Segment Start: DATA FOR THIS TASK

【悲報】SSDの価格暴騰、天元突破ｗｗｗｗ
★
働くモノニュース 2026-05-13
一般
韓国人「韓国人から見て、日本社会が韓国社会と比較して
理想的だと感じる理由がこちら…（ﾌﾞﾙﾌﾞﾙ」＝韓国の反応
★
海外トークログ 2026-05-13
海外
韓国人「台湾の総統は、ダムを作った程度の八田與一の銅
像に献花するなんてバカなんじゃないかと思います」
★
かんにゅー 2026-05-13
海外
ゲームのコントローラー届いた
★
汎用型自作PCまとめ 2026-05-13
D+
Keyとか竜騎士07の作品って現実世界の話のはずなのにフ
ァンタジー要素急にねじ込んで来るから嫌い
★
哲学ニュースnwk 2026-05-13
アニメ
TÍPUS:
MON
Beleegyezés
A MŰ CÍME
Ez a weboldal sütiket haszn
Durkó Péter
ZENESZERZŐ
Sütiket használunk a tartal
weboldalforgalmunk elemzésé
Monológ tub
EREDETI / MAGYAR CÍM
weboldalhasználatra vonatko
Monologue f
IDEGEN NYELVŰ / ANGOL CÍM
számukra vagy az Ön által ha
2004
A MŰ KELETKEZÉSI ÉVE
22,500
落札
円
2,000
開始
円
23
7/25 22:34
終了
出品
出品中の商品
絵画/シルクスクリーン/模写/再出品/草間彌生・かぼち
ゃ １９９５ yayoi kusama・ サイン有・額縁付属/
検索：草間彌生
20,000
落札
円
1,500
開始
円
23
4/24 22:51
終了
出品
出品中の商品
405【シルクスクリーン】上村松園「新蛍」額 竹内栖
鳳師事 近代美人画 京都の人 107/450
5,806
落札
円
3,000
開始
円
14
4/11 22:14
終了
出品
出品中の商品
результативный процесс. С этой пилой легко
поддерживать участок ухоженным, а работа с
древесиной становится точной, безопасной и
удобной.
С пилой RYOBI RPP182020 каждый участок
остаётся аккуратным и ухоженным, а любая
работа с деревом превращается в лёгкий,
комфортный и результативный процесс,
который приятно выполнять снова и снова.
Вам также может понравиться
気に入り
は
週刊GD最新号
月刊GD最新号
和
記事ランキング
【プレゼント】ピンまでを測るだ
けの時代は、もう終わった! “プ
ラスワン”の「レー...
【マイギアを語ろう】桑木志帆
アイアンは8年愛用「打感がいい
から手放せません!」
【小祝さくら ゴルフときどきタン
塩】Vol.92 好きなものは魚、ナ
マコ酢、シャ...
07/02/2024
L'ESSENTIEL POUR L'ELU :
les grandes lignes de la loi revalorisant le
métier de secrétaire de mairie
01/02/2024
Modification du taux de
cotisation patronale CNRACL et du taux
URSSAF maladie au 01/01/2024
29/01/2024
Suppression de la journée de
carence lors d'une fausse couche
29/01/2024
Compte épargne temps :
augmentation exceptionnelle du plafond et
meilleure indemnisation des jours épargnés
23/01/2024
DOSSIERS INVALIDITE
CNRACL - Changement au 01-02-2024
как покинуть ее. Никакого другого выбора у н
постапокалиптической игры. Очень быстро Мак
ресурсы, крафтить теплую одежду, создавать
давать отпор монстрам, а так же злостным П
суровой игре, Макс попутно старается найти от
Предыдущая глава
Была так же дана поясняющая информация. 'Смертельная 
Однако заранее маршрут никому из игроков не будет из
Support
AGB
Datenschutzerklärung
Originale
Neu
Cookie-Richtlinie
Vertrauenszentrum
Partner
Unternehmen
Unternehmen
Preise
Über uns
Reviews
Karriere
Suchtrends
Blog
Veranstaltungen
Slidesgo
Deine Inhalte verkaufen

Segment End: DATA FOR THIS TASK

_DIRECTIONS FOR THIS TASK_: Please output only the lines from the first line of the entries through the line with "EREDETI / MAGYAR CÍM", both included, exactly as written.

_TASK ANSWER_:
【悲報】SSDの価格暴騰、天元突破ｗｗｗｗ
★
働くモノニュース 2026-05-13
一般
韓国人「韓国人から見て、日本社会が韓国社会と比較して
理想的だと感じる理由がこちら…（ﾌﾞﾙﾌﾞﾙ」＝韓国の反応
★
海外トークログ 2026-05-13
海外
韓国人「台湾の総統は、ダムを作った程度の八田與一の銅
像に献花するなんてバカなんじゃないかと思います」
★
かんにゅー 2026-05-13
海外
ゲームのコントローラー届いた
★
汎用型自作PCまとめ 2026-05-13
D+
Keyとか竜騎士07の作品って現実世界の話のはずなのにフ
ァンタジー要素急にねじ込んで来るから嫌い
★
哲学ニュースnwk 2026-05-13
アニメ
TÍPUS:
MON
Beleegyezés
A MŰ CÍME
Ez a weboldal sütiket haszn
Durkó Péter
ZENESZERZŐ
Sütiket használunk a tartal
weboldalforgalmunk elemzésé
Monológ tub
EREDETI / MAGYAR CÍM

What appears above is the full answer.